Taking to the streets for the fifth time this week, Kisumu residents demanded reforms before Thursday’s presidential re-run. They marched to the electoral body offices. Police fired tear gas to disperse protesters throwing rocks and trying to block streets.
Meanwhile, VOA could find no signs of preparations for Thursday’s vote at polling stations around the city. Local media report some election officers failed to show up for duty in Kisumu for fear of attack.
"Why bring ballot boxes? In Kisumu, we do not want to vote,"said voter Harry Otieno. "Let IEBC officials not come to Kisumu.”
But Otieno has a plan.
“I have been to my polling station yesterday, and today [I] am going to camp there in the evening," he said. "We are going to make sure no IEBC official is in the polling station, and no one will enter. We are ready to die.”

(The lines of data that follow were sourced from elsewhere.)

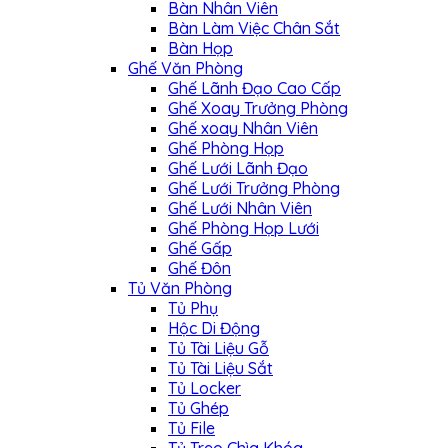
Bàn Nhân Viên
Bàn Làm Việc Chân Sắt
Bàn Họp
Ghế Văn Phòng
Ghế Lãnh Đạo Cao Cấp
Ghế Xoay Trưởng Phòng
Ghế xoay Nhân Viên
Ghế Phòng Họp
Ghế Lưới Lãnh Đạo
Ghế Lưới Trưởng Phòng
Ghế Lưới Nhân Viên
Ghế Phòng Họp Lưới
Ghế Gấp
Ghế Đôn
Tủ Văn Phòng
Tủ Phụ
Hộc Di Động
Tủ Tài Liệu Gỗ
Tủ Tài Liệu Sắt
Tủ Locker
Tủ Ghép
Tủ File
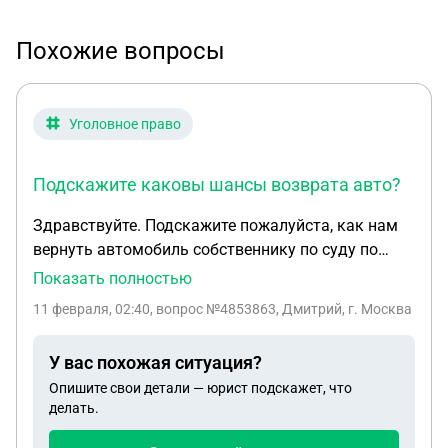
Похожие вопросы
Уголовное право
Подскажите каковы шансы возврата авто?
Здравствуйте. Подскажите пожалуйста, как нам
вернуть автомобиль собственнику по суду по
уголовному делу, так как я был задержан на нём
Показать полностью
по ст. 264.1 ч.2 УК РФ, но отношения к
11 февраля, 02:40
, вопрос №4853863, Дмитрий, г. Москва
автомобилю никакого не имею. Ранее данным
автомобилем никогда не управлял, никуда не
У вас похожая ситуация?
вписан по авто. Автомобиль изъяли как
Опишите свои детали — юрист подскажет, что
вещественное доказательство на штраф стоянку
делать.
пол года назад, следователь вернуть отказалась,
так как сказала что не имеет на это права.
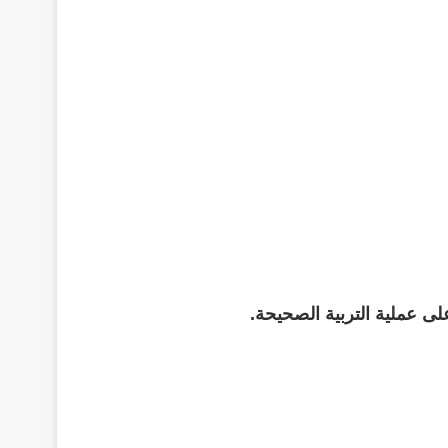
ى عملية التربية الصحيحة.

Western Kenya is the home region of opposition leader Raila Odinga, and Kisumu, the region’s biggest city, has been the site of some of the fiercest protests during this electoral period.

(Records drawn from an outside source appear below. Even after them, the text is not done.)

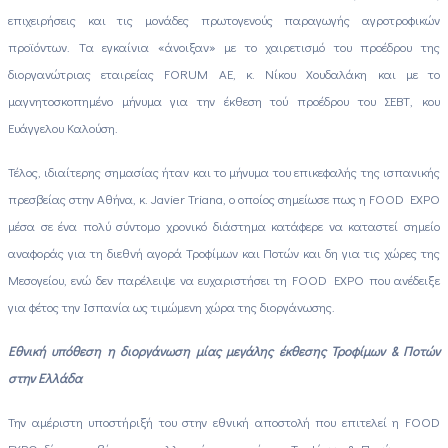
επιχειρήσεις και τις μονάδες πρωτογενούς παραγωγής αγροτροφικών
προϊόντων. Tα εγκαίνια «άνοιξαν» με το χαιρετισμό του προέδρου της
διοργανώτριας εταιρείας FORUM AE, κ. Νίκου Χουδαλάκη και με το
μαγνητοσκοπημένο μήνυμα για την έκθεση τού προέδρου του ΣΕΒΤ, κου
Ευάγγελου Καλούση.
Τέλος, ιδιαίτερης σημασίας ήταν και το μήνυμα του επικεφαλής της ισπανικής
πρεσβείας στην Αθήνα, κ. Javier Triana, ο οποίος σημείωσε πως η FOOD EXPO
μέσα σε ένα πολύ σύντομο χρονικό διάστημα κατάφερε να καταστεί σημείο
αναφοράς για τη διεθνή αγορά Τροφίμων και Ποτών και δη για τις χώρες της
Μεσογείου, ενώ δεν παρέλειψε να ευχαριστήσει τη FOOD EXPO που ανέδειξε
για φέτος την Ισπανία ως τιμώμενη χώρα της διοργάνωσης.
Εθνική υπόθεση η διοργάνωση μίας μεγάλης έκθεσης Τροφίμων & Ποτών
στην Ελλάδα
Την αμέριστη υποστήριξή του στην εθνική αποστολή που επιτελεί η FOOD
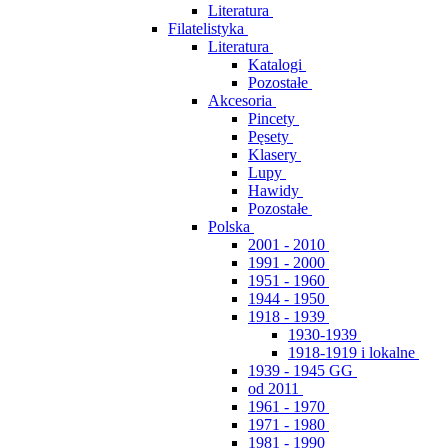
Literatura
Filatelistyka
Literatura
Katalogi
Pozostałe
Akcesoria
Pincety
Pęsety
Klasery
Lupy
Hawidy
Pozostałe
Polska
2001 - 2010
1991 - 2000
1951 - 1960
1944 - 1950
1918 - 1939
1930-1939
1918-1919 i lokalne
1939 - 1945 GG
od 2011
1961 - 1970
1971 - 1980
1981 - 1990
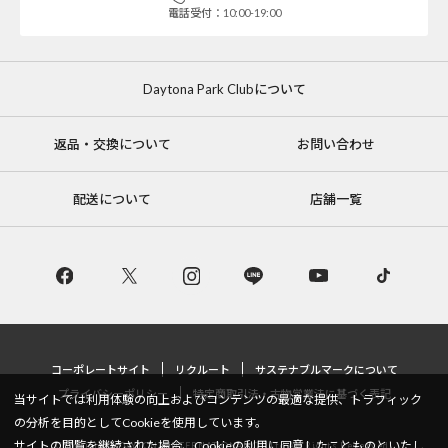
電話受付：10:00-19:00
Daytona Park Clubについて
返品・交換について
お問い合わせ
配送について
店舗一覧
コーポレートサイト
リクルート
サステナブルマークについて
プライバシーポリシー
特定商取引法・古物営業法に基づく表記
当サイトでは利用体験の向上およびコンテンツの最適な提供、トラフィック
の分析を目的としてCookieを使用しています。
サイトの閲覧を継続された場合、Cookieの利用に同意したことものといたし
Copyright © DAYTONA INTERNATIONAL Co.,Ltd All Rights Reserved.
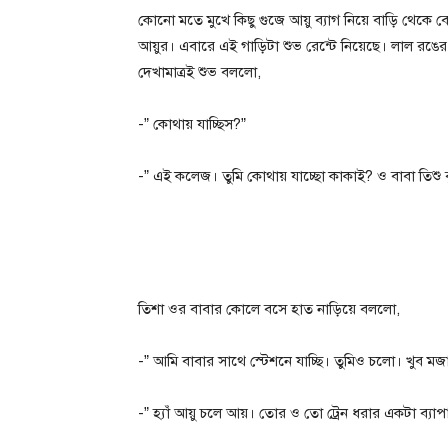
কোনো মতে মুখে কিছু গুজে আয়ু ব্যাগ নিয়ে বাড়ি থেক
আয়ুর। এবারে এই গাড়িটা শুভ রেন্টে নিয়েছে। লাল রঙে
দেখামাত্রই শুভ বললো,
-” কোথায় যাচ্ছিস?”
-” এই কলেজ। তুমি কোথায় যাচ্ছো কাকাই? ও বাবা তিশু
তিশা ওর বাবার কোলে বসে হাত নাড়িয়ে বললো,
-” আমি বাবার সাথে স্টেশনে যাচ্ছি। তুমিও চলো। খুব মজ
-” হ্যাঁ আয়ু চলে আয়। তোর ও তো ট্রেন ধরার একটা ব্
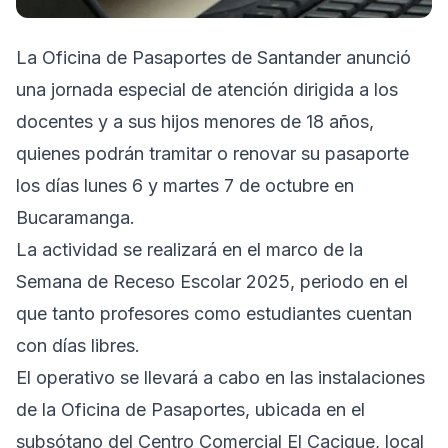
La Oficina de Pasaportes de Santander anunció
una jornada especial de atención dirigida a los
docentes y a sus hijos menores de 18 años,
quienes podrán tramitar o renovar su pasaporte
los días lunes 6 y martes 7 de octubre en
Bucaramanga.
La actividad se realizará en el marco de la
Semana de Receso Escolar 2025, periodo en el
que tanto profesores como estudiantes cuentan
con días libres.
El operativo se llevará a cabo en las instalaciones
de la Oficina de Pasaportes, ubicada en el
subsótano del Centro Comercial El Cacique, local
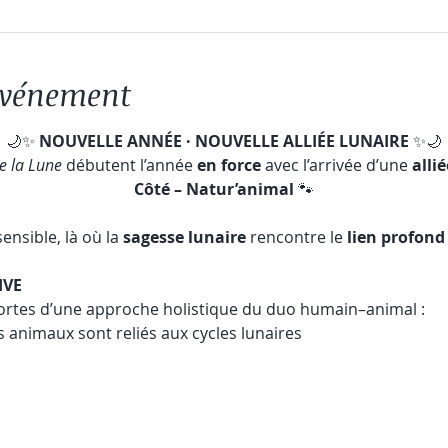
'événement
🌙✨ 
NOUVELLE ANNÉE · NOUVELLE ALLIÉE LUNAIRE
 ✨🌙
e la Lune
 débutent l’année 
en force
 avec l’arrivée d’une 
alli
Côté – Natur’animal
 🐾
nsible, là où la 
sagesse lunaire
 rencontre le 
lien profond
IVE
ortes d’une approche holistique du duo humain–animal :
 animaux sont reliés aux cycles lunaires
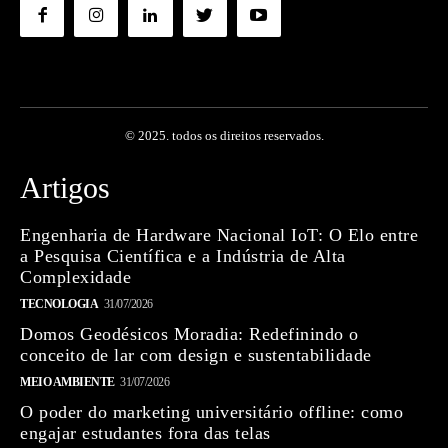
© 2025. todos os direitos reservados.
Artigos
Engenharia de Hardware Nacional IoT: O Elo entre
a Pesquisa Científica e a Indústria de Alta
Complexidade
TECNOLOGIA
31/07/2026
Domos Geodésicos Moradia: Redefinindo o
conceito de lar com design e sustentabilidade
MEIO AMBIENTE
31/07/2026
O poder do marketing universitário offline: como
engajar estudantes fora das telas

Odinga pulled out of the presidential re-run two weeks ago, saying a credible election is not possible.
His calls for a boycott have been heard loud and clear in Kisumu. Concerns of violence may also keep voters from the polls.

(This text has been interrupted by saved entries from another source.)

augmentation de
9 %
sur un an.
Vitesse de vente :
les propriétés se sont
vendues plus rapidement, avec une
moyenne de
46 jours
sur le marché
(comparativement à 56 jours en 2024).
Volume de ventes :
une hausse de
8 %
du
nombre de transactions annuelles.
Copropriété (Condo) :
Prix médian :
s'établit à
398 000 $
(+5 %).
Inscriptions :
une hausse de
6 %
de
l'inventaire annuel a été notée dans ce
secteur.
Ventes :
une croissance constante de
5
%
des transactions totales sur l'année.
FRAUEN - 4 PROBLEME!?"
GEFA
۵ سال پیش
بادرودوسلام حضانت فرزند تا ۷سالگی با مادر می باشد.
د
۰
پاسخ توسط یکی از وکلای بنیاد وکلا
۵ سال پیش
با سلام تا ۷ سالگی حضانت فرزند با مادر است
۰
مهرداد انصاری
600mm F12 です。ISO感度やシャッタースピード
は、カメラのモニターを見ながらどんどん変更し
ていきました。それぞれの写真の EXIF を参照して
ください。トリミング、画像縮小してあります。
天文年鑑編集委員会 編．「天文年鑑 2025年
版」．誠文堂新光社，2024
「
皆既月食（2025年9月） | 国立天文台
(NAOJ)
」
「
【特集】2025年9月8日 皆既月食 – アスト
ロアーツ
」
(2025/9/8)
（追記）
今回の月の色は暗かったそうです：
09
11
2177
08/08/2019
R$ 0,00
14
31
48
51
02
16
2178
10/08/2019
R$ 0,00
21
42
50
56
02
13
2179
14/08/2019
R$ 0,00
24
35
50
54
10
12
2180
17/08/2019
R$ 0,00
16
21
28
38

“In Kisumu, there is one language," said voter Calvin Oringa. "They will not vote whether you [are] Jubilee party, whether you are NASA party coalition. ... If they marked ballot papers and brought it here, let them count and we see how many people voted and how many people did not vote.”
Speaking to reporters in Nairobi, the head of electoral commission, Wafula Chebukati, said in the event of violence or logistical problems, they might suspend voting in some areas.
“In cases where they will be problems of voting or delivery of materials or there are no materials, the law is very clear," said Chebukati. "The polling officer will have a right to inform us and polling can be suspended for another day, or the returning officer can still postpone the election in that area.”
Shops were closed Wednesday in Kisumu and the city was for the most part quiet. But many residents continue to display branches and leaves attached to the fronts of their cars and motorcycles. The gesture is a show of solidarity with protesters, and an indicator of the deep-seated tensions still simmering beneath the surface.